What this task involves =
Search the listing below for the string "saling", then copy every line it appears in.

....

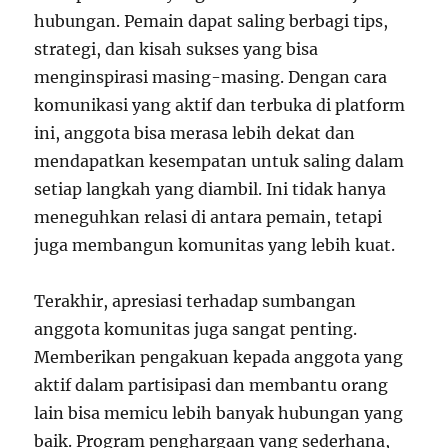
hubungan. Pemain dapat saling berbagi tips,
strategi, dan kisah sukses yang bisa
menginspirasi masing-masing. Dengan cara
komunikasi yang aktif dan terbuka di platform
ini, anggota bisa merasa lebih dekat dan
mendapatkan kesempatan untuk saling dalam
setiap langkah yang diambil. Ini tidak hanya
meneguhkan relasi di antara pemain, tetapi
juga membangun komunitas yang lebih kuat.
Terakhir, apresiasi terhadap sumbangan
anggota komunitas juga sangat penting.
Memberikan pengakuan kepada anggota yang
aktif dalam partisipasi dan membantu orang
lain bisa memicu lebih banyak hubungan yang
baik. Program penghargaan yang sederhana,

....

Answer box =
hubungan. Pemain dapat saling berbagi tips,
mendapatkan kesempatan untuk saling dalam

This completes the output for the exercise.